简体   繁体   English

connect() 与 unix 域套接字和完整的积压

[英]connect() with unix-domain socket and full backlog

When the listening backlog is full for STREAM unix-domain sockets, connect(2) fails on most systems with ECONNREFUSED.当 STREAM unix 域套接字的侦听积压已满时, connect(2)在大多数带有 ECONNREFUSED 的系统上失败。 It would be preferable for it to return EAGAIN.它最好返回 EAGAIN。

The reasoning is that it is highly useful to be able to distinguish between the two cases of dead socket (node exists in filesystem, but no process listening anymore) and the case of full backlog.原因是能够区分死套接字(节点存在于文件系统中,但不再有进程侦听)和完全积压的两种情况非常有用。 I ran into this problem when porting some Linux software which has some code to clean up dead sockets, but it's a security vulnerability if the code can be tricked into deleting sockets by spamming them to fill up their backlog.我在移植一些 Linux 软件时遇到了这个问题,这些软件有一些代码来清理死套接字,但如果代码可以通过向它们发送垃圾邮件来填充它们的积压来欺骗它们删除套接字,那么这是一个安全漏洞。

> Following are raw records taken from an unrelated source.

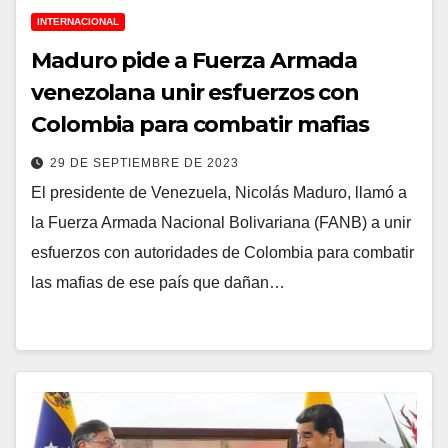
INTERNACIONAL
Maduro pide a Fuerza Armada
venezolana unir esfuerzos con
Colombia para combatir mafias
29 DE SEPTIEMBRE DE 2023
El presidente de Venezuela, Nicolás Maduro, llamó a
la Fuerza Armada Nacional Bolivariana (FANB) a unir
esfuerzos con autoridades de Colombia para combatir
las mafias de ese país que dañan…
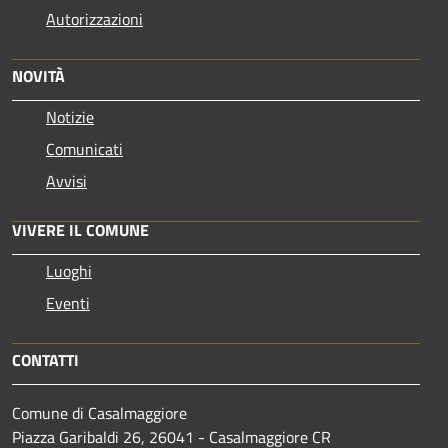
Autorizzazioni
NOVITÀ
Notizie
Comunicati
Avvisi
VIVERE IL COMUNE
Luoghi
Eventi
CONTATTI
Comune di Casalmaggiore
Piazza Garibaldi 26, 26041 - Casalmaggiore CR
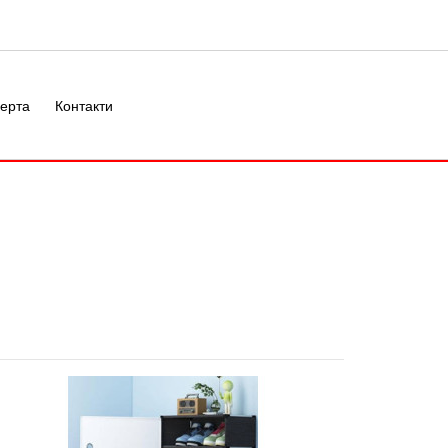
ерта
Контакти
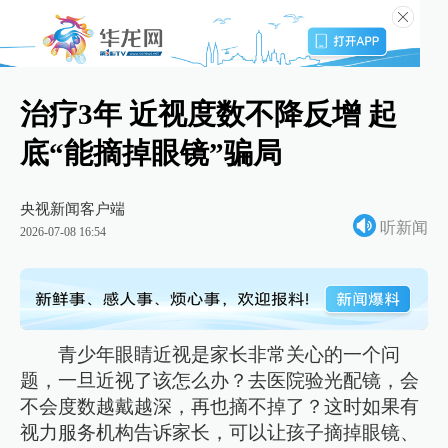
治疗3年 近视度数不降反增 起
底“能摘掉眼镜”骗局
央视新闻客户端
听新闻
2026-07-08 16:54
青少年眼睛近视是家长非常关心的一个问
题，一旦近视了该怎么办？去医院验光配镜，会
不会度数越戴越深，再也摘不掉了？这时如果有
视力服务机构告诉家长，可以让孩子摘掉眼镜、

Only Linux returns EAGAIN;只有 Linux 返回 EAGAIN; AIX, Solaris and Darwin follow BSD behaviour (just tested on each). AIX、Solaris 和 Darwin 遵循 BSD 行为(只是在每个上进行了测试)。

POSIX doesn't list EAGAIN as a possible return code from connect() ( link ), so there may be some compliance issue here. POSIX 没有将 EAGAIN 列为 connect() ( link ) 的可能返回码,因此此处可能存在一些合规性问题。

What's the best route to get everyone to change in line with Linux?让每个人都适应 Linux 的最佳途径是什么? I could go and file a bug report with Oracle, Apple, a FreeBSD PR, and fight it out on the mailing lists of each organisation.我可以去向 Oracle、Apple 和 FreeBSD PR 提交错误报告,并在每个组织的邮件列表上进行斗争。 Or should I pester someone in a standards body (Austin group)?或者我应该在标准机构(奥斯汀小组)中纠缠某人? Is it even advisable to try and get everyone to change here, even though the advantage is clear?即使优势很明显,尝试让每个人都改变这里是否可取?

Whether or not you attempt to change the standard, or change how vendors have implemented connect() , I would argue from the point of view of the software, it wouldn't make any difference.无论您是否尝试更改标准,或者更改供应商实现connect() ,我认为从软件的角度来看,都没有任何区别。 ECONNREFUSED and EAGAIN should both be treated as a retry. ECONNREFUSEDEAGAIN都应视为重试。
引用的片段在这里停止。